Der Sonnenbarsch ist nicht einheimisch. Die in einigen Flüssen und Seen nachgewiesenen Exemplare stammen aus unkontrollierten Besatzmaßnahmen oder oft auch durch von Aquarianern freigesetzten Exemplaren. Auf Grund seiner geringen Größe spielt der Sonnenbarsch weder für Berufs- noch für Freizeitfischer eine Rolle. 

*Lebensweise:* Der Lebensraum des Sonnenbarsches umfasst warme, pflanzenreiche und strömungsarme Uferbereiche von Flüssen und Seen.
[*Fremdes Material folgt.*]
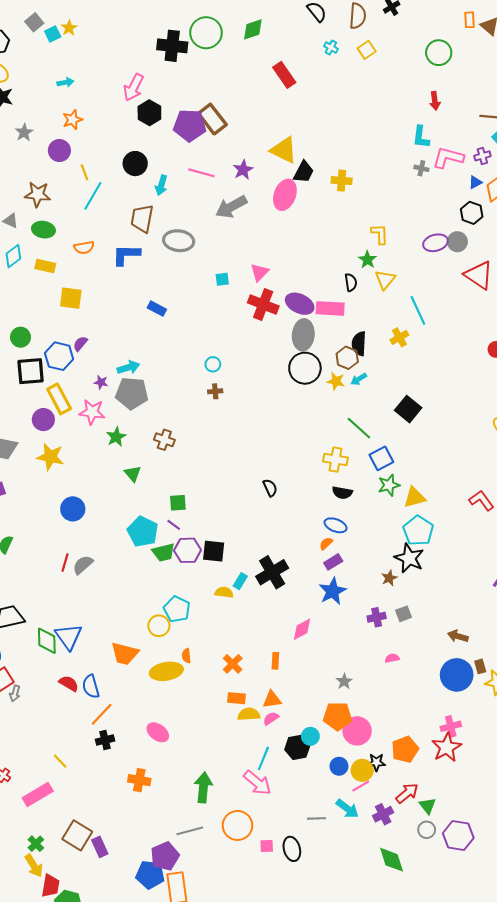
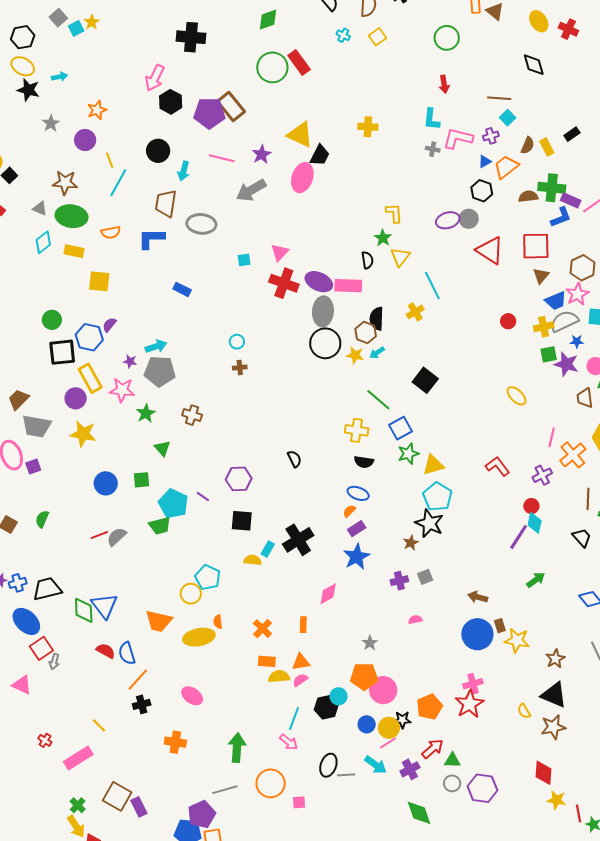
green circle: (206, 33) -> (272, 67), moved
cyan arrow: (65, 82) -> (60, 77), moved
yellow cross: (342, 181) -> (368, 127), moved
green ellipse: (43, 230) -> (72, 216), size x1.4
green square: (178, 503) -> (142, 480), moved
purple hexagon: (188, 550) -> (239, 479), moved
green trapezoid: (164, 552) -> (160, 526), moved
red line: (65, 563) -> (99, 535), turned 54
pink arrow: (257, 783) -> (289, 742), size x0.7
green triangle: (428, 806) -> (452, 760), turned -48
black ellipse: (292, 849) -> (328, 765), moved, turned 35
Im Sommer hält sich der Sonnenbarsch in 1-2 m Tiefe auf, im Winter bevorzugt er tiefere Lagen.

*Nahrung: *Der Sonnenbarsch frisst bevorzugt wirbellose Wassertiere, Amphibien- larven aber auch Fischlaich und -brut.

*Größe: *die Durchschnittsgrößen liegen bei 10 - 15 cm, selten bis 30 cm.                                 In seine ursprünglichen Heimat wesentlich größer, hier wird er bis zu 4 kg schwer.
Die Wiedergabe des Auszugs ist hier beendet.